AI-Driven IRM: Transforming insider risk management with adaptive scoring and LLM-based threat detection
Koli, Lokesh, Kalra, Shubham, Thakur, Rohan, Saifi, Anas, Singh, Karanpreet
Insider threats pose a significant challenge to organizational security, often evading traditional rule-based detection systems due to their subtlety and contextual nature. This paper presents an AI-powered Insider Risk Management (IRM) system that integrates behavioral analytics, dynamic risk scoring, and real-time policy enforcement to detect and mitigate insider threats with high accuracy and adaptability.

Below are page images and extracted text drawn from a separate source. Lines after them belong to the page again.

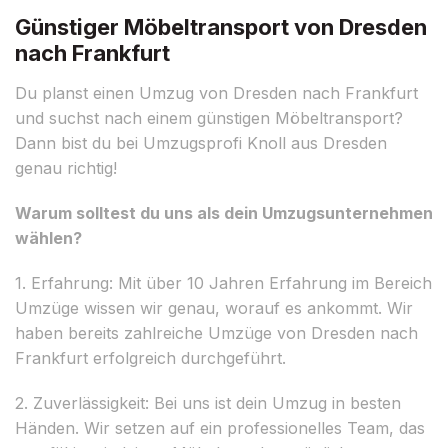
Günstiger Möbeltransport von Dresden
nach Frankfurt
Du planst einen Umzug von Dresden nach Frankfurt
und suchst nach einem günstigen Möbeltransport?
Dann bist du bei Umzugsprofi Knoll aus Dresden
genau richtig!
Warum solltest du uns als dein Umzugsunternehmen
wählen?
1. Erfahrung: Mit über 10 Jahren Erfahrung im Bereich
Umzüge wissen wir genau, worauf es ankommt. Wir
haben bereits zahlreiche Umzüge von Dresden nach
Frankfurt erfolgreich durchgeführt.
2. Zuverlässigkeit: Bei uns ist dein Umzug in besten
Händen. Wir setzen auf ein professionelles Team, das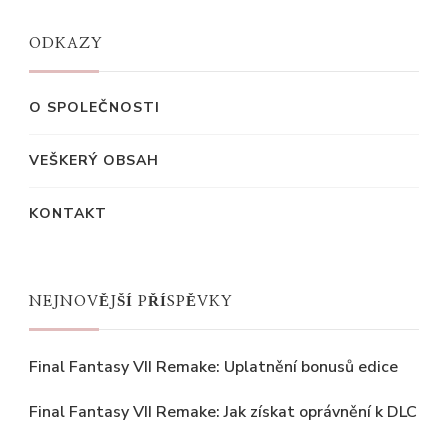
ODKAZY
O SPOLEČNOSTI
VEŠKERÝ OBSAH
KONTAKT
NEJNOVĚJŠÍ PŘÍSPĚVKY
Final Fantasy VII Remake: Uplatnění bonusů edice
Final Fantasy VII Remake: Jak získat oprávnění k DLC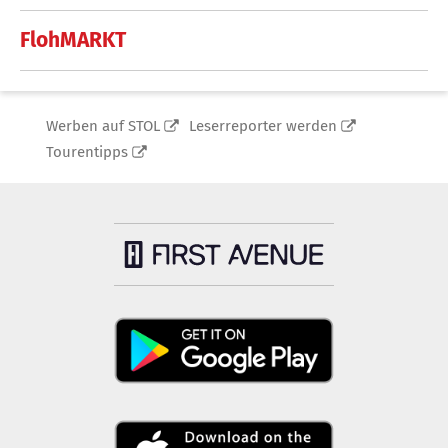
FlohMARKT
Werben auf STOL
Leserreporter werden
Tourentipps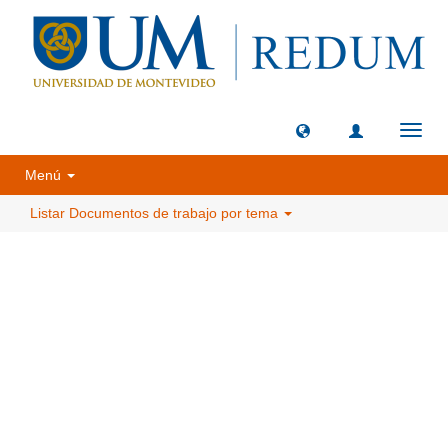
Camb
naveg
Menú
Listar Documentos de trabajo por tema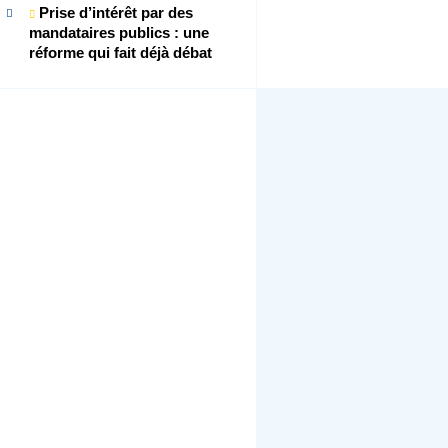
Prise d’intérêt par des
mandataires publics : une
réforme qui fait déjà débat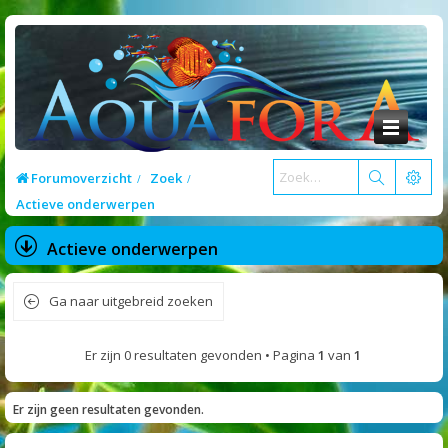
Forumoverzicht
Zoek
Actieve onderwerpen
Actieve onderwerpen
Ga naar uitgebreid zoeken
Er zijn 0 resultaten gevonden • Pagina
1
van
1
Er zijn geen resultaten gevonden.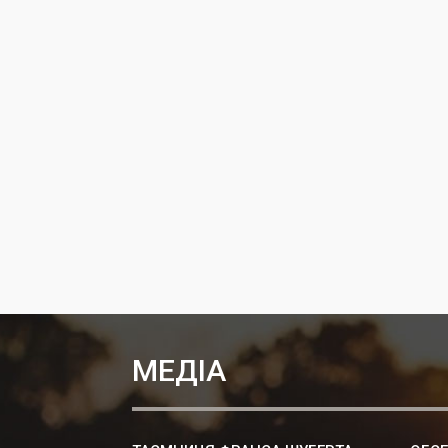
МЕДІА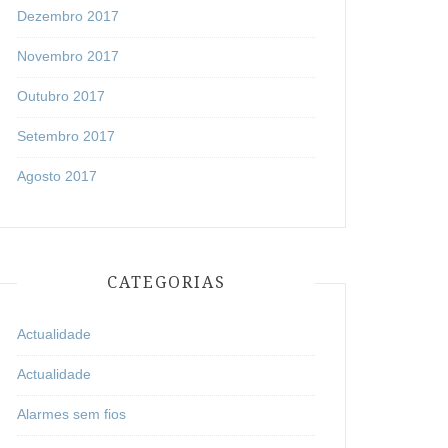
Dezembro 2017
Novembro 2017
Outubro 2017
Setembro 2017
Agosto 2017
CATEGORIAS
Actualidade
Actualidade
Alarmes sem fios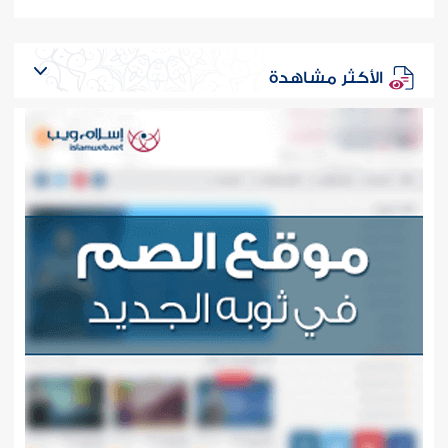
الأكثر مشاهدة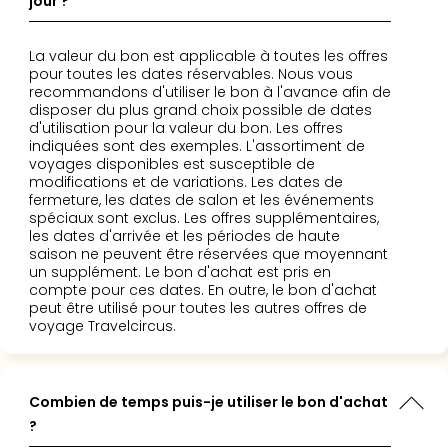
jour ?
Cara
The
de
La valeur du bon est applicable à toutes les offres
Lind
pour toutes les dates réservables. Nous vous
recommandons d'utiliser le bon à l'avance afin de
Bad
disposer du plus grand choix possible de dates
Sch
d'utilisation pour la valeur du bon. Les offres
Bios
indiquées sont des exemples. L'assortiment de
Graf
voyages disponibles est susceptible de
Eber
modifications et de variations. Les dates de
fermeture, les dates de salon et les événements
Trop
spéciaux sont exclus. Les offres supplémentaires,
Isla
les dates d'arrivée et les périodes de haute
Bats
saison ne peuvent être réservées que moyennant
Pala
un supplément. Le bon d'achat est pris en
compte pour ces dates. En outre, le bon d'achat
Sch
peut être utilisé pour toutes les autres offres de
Mar
voyage Travelcircus.
–
Hid
&
Spa
Combien de temps puis-je utiliser le bon d'achat
Amel
?
No.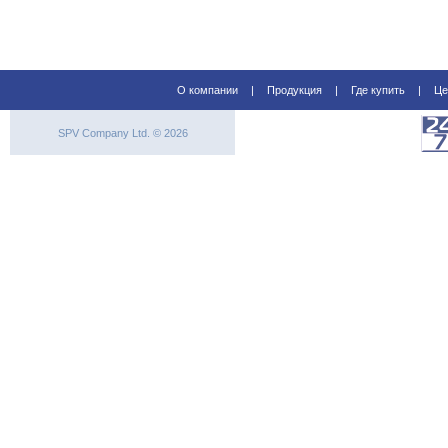
О компании
|
Продукция
|
Где купить
|
Це
SPV Company Ltd. © 2026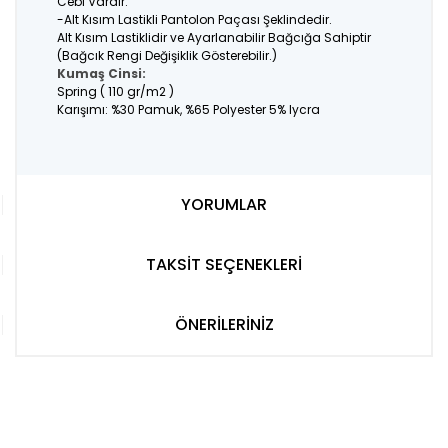
Cebi Vardır.
-Alt Kısım Lastikli Pantolon Paçası Şeklindedir.
Alt Kısım Lastiklidir ve Ayarlanabilir Bağcığa Sahiptir
(Bağcık Rengi Değişiklik Gösterebilir.)
Kumaş Cinsi:
Spring ( 110 gr/m2 )
Karışımı: %30 Pamuk, %65 Polyester 5% lycra
YORUMLAR
TAKSİT SEÇENEKLERİ
ÖNERİLERİNİZ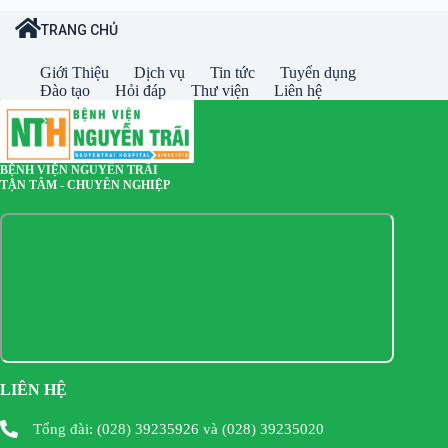
TRANG CHỦ
Giới Thiệu
Dịch vụ
Tin tức
Tuyển dụng
Đào tạo
Hỏi đáp
Thư viện
Liên hệ
BỆNH VIỆN NGUYỄN TRÃI
TẬN TÂM - CHUYÊN NGHIỆP
LIÊN HỆ
Tổng đài: (028) 39235926 và (028) 39235020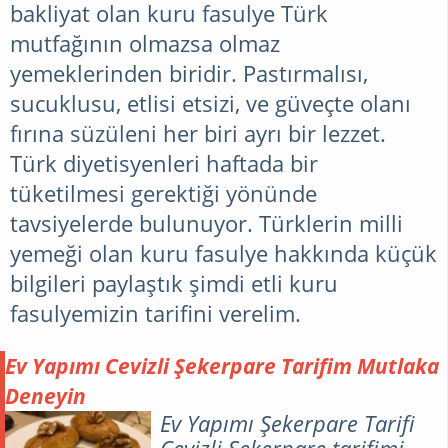
bakliyat olan kuru fasulye Türk
mutfağının olmazsa olmaz
yemeklerinden biridir. Pastırmalısı,
sucuklusu, etlisi etsizi, ve güveçte olanı
fırına süzüleni her biri ayrı bir lezzet.
Türk diyetisyenleri haftada bir
tüketilmesi gerektiği yönünde
tavsiyelerde bulunuyor. Türklerin milli
yemeği olan kuru fasulye hakkında küçük
bilgileri paylaştık şimdi etli kuru
fasulyemizin tarifini verelim.
Ev Yapımı Cevizli Şekerpare Tarifim Mutlaka
Deneyin
Ev Yapımı Şekerpare Tarifi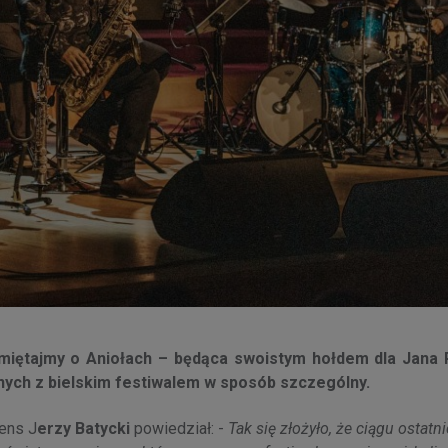
amiętajmy o Aniołach – będąca swoistym hołdem dla Jana
nych z bielskim festiwalem w sposób szczególny.
vens J
erzy Batycki
powiedział: -
Tak się złożyło, że ciągu ostat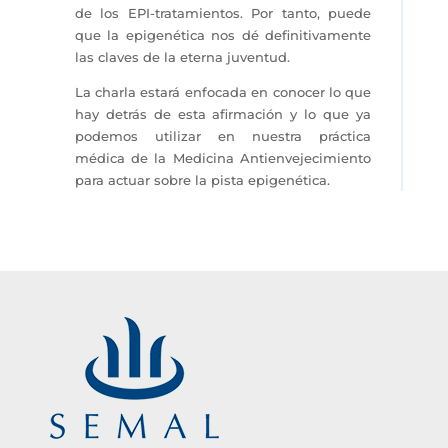
de los EPI-tratamientos. Por tanto, puede
que la epigenética nos dé definitivamente
las claves de la eterna juventud.
La charla estará enfocada en conocer lo que
hay detrás de esta afirmación y lo que ya
podemos utilizar en nuestra práctica
médica de la Medicina Antienvejecimiento
para actuar sobre la pista epigenética.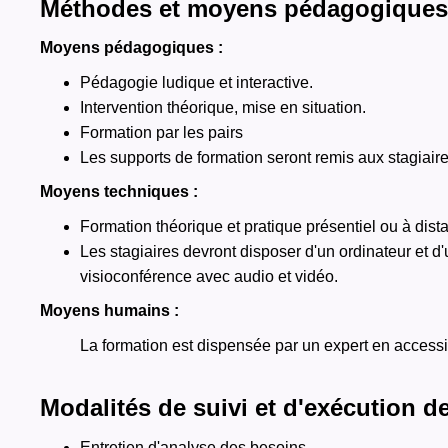
Méthodes et moyens pédagogiques
Moyens pédagogiques :
Pédagogie ludique et interactive.
Intervention théorique, mise en situation.
Formation par les pairs
Les supports de formation seront remis aux stagiaire
Moyens techniques :
Formation théorique et pratique présentiel ou à dist
Les stagiaires devront disposer d'un ordinateur et d
visioconférence avec audio et vidéo.
Moyens humains :
La formation est dispensée par un expert en accessi
Modalités de suivi et d'exécution d
Entretien d'analyse des besoins.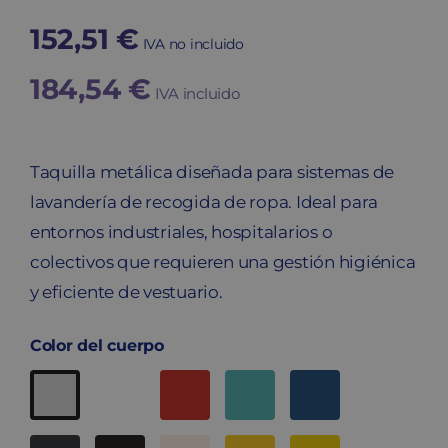
152,51
€
IVA no incluido
184,54
€
IVA incluido
Taquilla metálica diseñada para sistemas de
lavandería de recogida de ropa. Ideal para
entornos industriales, hospitalarios o
colectivos que requieren una gestión higiénica
y eficiente de vestuario.
Color del cuerpo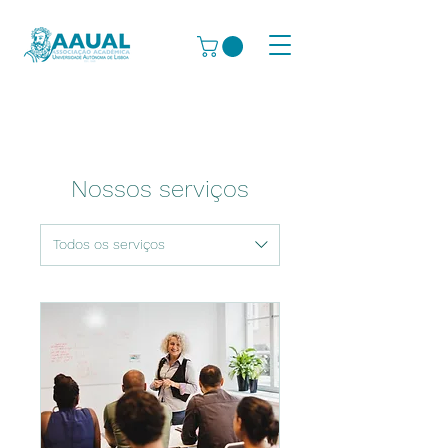
Nossos serviços
Todos os serviços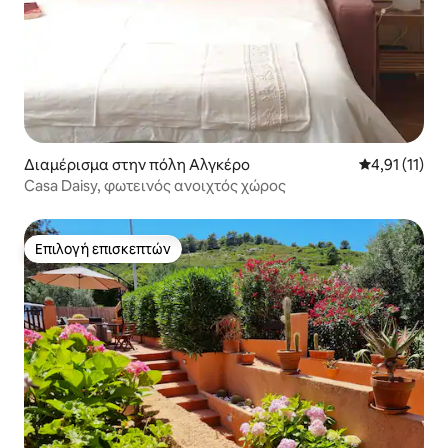
Διαμέρισμα στην πόλη Αλγκέρο
Μέση βαθμολο
4,91 (11)
Casa Daisy, φωτεινός ανοιχτός χώρος
Επιλογή επισκεπτών
Επιλογή επισκεπτών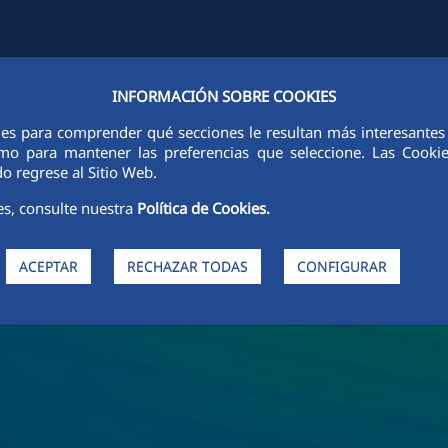
INFORMACIÓN SOBRE COOKIES
FCCCO EN EL MUNDO
SOSTENIBILIDAD
ÉTICA E INTEGRIDAD
ies para comprender qué secciones le resultan más interesantes y 
 como para mantener las preferencias que seleccione. Las Cook
o regrese al Sitio Web.
es, consulte nuestra
Política de Cookies.
ACEPTAR
RECHAZAR TODAS
CONFIGURAR
de FCC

We introduce a hybrid scoring mechanism - transitioning from the static PRISM model to an adaptive AI-based model utilizing an autoencoder neural network trained on expert-annotated user activity data. Through iterative feedback loops and continuous learning, the system reduces false positives by 59% and improves true positive detection rates by 30%, demonstrating substantial gains in detection precision. Additionally, the platform scales efficiently, processing up to 10 million log events daily with sub-300ms query latency, and supports automated enforcement actions for policy violations, reducing manual intervention. The IRM system's deployment resulted in a 47% reduction in incident response times, highlighting its operational impact. Future enhancements include integrating explainable AI, federated learning, graph-based anomaly detection, and alignment with Zero Trust principles to further elevate its adaptability, transparency, and compliance-readiness. This work establishes a scalable and proactive framework for mitigating emerging insider risks in both on-premises and hybrid environments.